* [What you have to do]:
Scan the entries and state how many lines contain "jusqu". Write no other text.

* [Exercise data]:

┄┄┄┄┄┄

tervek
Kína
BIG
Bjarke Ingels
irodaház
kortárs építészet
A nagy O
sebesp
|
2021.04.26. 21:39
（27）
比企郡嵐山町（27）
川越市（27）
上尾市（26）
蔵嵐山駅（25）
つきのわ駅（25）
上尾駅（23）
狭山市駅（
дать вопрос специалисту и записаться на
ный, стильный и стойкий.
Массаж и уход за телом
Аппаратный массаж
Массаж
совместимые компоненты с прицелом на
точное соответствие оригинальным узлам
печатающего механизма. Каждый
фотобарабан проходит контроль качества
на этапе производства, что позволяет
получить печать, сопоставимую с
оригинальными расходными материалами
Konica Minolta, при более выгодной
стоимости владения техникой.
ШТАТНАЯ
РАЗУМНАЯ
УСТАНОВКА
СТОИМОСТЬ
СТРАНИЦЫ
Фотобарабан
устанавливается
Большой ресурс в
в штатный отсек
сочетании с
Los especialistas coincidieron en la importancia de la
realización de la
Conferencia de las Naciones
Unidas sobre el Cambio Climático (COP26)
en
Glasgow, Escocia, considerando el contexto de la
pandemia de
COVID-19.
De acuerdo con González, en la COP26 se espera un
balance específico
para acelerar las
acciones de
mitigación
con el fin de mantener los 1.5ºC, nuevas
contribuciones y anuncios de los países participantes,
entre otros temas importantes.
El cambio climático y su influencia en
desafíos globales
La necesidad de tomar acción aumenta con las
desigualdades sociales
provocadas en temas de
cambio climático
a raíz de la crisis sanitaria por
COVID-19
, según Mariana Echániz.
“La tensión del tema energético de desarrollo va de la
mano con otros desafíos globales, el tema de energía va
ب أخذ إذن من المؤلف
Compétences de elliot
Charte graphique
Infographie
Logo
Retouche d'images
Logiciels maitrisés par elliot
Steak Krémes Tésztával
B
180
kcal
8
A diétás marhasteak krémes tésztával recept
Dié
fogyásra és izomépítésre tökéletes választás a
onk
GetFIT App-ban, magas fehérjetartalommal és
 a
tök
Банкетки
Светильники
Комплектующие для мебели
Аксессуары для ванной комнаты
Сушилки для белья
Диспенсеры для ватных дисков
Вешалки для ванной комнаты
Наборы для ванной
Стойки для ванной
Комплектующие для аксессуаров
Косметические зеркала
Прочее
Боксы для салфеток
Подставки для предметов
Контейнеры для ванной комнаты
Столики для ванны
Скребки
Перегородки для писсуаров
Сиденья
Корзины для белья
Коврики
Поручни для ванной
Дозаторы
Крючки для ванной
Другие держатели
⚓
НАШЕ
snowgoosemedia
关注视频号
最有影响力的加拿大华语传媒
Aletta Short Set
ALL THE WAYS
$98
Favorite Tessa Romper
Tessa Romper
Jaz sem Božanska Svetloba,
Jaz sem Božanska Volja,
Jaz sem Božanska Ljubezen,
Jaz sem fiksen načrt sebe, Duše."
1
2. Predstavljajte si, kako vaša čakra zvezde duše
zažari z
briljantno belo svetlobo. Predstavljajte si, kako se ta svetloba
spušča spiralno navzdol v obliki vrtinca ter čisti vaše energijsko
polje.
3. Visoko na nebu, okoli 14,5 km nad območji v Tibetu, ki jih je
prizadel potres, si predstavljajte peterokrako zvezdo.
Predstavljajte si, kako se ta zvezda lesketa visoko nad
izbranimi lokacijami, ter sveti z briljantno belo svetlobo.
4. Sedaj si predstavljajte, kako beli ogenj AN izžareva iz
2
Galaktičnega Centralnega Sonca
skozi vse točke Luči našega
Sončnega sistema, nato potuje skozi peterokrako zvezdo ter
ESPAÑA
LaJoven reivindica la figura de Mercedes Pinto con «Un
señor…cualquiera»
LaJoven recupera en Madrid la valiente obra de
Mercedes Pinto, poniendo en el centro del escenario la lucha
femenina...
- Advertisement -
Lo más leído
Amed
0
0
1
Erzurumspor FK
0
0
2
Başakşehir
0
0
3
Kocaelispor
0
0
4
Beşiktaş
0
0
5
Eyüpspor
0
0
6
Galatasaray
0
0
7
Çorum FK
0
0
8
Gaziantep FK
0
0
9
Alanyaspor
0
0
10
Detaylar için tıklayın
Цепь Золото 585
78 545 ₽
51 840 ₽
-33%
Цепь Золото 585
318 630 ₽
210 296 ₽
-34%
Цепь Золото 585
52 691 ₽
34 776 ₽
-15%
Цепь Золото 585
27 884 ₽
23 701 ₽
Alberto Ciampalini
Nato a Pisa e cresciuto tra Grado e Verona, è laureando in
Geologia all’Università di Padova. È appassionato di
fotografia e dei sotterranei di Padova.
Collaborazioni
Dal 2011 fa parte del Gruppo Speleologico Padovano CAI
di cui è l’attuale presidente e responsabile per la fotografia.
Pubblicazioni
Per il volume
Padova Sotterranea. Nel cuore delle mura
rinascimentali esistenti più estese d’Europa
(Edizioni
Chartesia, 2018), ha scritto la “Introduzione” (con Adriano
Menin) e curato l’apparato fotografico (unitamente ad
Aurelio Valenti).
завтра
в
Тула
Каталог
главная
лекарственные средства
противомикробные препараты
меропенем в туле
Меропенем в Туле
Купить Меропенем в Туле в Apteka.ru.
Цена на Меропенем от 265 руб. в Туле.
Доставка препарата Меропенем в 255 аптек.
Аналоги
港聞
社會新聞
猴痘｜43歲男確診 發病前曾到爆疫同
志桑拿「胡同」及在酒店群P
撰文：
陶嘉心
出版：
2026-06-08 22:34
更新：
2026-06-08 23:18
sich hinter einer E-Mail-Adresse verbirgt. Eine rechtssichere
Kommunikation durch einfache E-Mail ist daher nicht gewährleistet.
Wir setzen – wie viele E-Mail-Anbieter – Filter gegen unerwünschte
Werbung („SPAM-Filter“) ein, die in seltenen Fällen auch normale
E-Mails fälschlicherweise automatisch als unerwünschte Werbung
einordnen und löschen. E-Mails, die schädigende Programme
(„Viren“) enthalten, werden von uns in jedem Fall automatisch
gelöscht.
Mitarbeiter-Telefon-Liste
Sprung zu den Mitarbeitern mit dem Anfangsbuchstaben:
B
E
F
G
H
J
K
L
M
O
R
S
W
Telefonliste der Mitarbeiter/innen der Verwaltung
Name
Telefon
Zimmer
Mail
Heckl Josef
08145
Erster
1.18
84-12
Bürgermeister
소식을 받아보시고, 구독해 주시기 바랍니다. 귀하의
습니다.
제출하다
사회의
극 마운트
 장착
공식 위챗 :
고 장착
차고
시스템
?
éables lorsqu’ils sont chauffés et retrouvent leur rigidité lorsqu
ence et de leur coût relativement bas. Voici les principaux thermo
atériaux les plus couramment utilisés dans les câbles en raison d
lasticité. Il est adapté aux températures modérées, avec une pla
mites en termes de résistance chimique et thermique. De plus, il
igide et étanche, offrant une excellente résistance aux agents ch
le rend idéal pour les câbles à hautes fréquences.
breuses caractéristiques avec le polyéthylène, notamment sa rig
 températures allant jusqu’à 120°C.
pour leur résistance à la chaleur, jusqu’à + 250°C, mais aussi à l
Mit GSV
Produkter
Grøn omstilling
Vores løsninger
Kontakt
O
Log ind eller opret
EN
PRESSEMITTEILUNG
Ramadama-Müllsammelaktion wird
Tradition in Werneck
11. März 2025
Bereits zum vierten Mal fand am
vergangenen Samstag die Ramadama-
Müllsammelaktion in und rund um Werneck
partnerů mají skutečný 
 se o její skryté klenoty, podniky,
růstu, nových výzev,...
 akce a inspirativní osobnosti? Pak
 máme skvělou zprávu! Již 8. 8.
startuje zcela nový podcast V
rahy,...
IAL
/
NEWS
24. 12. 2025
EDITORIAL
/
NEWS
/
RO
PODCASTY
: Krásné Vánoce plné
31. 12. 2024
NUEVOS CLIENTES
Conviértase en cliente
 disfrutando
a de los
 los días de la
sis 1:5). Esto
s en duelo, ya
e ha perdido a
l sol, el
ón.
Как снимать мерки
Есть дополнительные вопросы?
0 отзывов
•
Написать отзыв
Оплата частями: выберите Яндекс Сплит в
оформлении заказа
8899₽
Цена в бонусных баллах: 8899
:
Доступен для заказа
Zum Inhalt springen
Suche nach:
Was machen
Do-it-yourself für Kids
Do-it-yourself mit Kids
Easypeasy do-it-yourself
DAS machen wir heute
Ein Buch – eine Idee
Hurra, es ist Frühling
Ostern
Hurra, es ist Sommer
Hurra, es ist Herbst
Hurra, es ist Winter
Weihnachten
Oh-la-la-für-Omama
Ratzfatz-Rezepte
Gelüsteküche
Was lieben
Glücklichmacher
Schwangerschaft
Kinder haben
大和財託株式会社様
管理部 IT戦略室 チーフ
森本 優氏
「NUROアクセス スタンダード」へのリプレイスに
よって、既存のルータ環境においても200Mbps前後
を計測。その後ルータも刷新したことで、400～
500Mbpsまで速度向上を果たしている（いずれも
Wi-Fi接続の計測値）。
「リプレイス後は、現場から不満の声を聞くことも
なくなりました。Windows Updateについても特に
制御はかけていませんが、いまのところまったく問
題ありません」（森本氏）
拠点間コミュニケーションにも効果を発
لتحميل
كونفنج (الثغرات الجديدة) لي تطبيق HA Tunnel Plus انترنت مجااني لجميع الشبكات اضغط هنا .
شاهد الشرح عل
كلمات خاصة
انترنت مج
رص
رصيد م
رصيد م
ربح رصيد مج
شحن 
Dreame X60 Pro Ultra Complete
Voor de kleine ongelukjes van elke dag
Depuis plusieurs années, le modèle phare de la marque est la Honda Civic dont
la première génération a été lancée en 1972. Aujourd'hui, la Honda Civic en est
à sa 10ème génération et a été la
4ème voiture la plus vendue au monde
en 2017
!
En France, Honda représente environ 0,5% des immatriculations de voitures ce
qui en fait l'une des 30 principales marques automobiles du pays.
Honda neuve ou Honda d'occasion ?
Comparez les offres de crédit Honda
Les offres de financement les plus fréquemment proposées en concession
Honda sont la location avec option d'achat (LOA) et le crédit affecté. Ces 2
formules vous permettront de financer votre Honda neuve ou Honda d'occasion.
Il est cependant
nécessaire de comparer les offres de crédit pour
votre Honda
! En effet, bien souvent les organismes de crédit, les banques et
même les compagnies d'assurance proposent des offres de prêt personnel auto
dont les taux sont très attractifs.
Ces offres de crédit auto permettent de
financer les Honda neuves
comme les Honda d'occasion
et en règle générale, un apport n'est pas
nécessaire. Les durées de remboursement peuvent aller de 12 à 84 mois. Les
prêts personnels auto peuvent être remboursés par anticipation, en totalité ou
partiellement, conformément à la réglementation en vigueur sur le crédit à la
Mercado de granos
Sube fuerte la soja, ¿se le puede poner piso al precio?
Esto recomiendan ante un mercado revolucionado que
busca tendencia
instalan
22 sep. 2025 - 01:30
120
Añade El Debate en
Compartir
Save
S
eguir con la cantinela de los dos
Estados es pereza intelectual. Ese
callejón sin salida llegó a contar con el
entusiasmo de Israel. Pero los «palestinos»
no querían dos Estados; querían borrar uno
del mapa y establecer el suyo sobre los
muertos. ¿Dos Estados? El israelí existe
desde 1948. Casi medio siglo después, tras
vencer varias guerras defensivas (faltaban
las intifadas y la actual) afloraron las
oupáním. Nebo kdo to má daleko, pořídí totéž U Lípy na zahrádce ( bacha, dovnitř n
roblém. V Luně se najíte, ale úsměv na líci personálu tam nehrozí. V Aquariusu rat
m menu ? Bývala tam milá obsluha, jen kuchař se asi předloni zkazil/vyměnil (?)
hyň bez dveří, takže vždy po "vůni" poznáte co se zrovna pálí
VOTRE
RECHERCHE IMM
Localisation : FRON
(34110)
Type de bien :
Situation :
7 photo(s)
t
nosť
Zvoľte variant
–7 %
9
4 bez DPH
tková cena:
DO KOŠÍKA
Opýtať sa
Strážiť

┄┄┄┄┄┄

* [The answer]:
2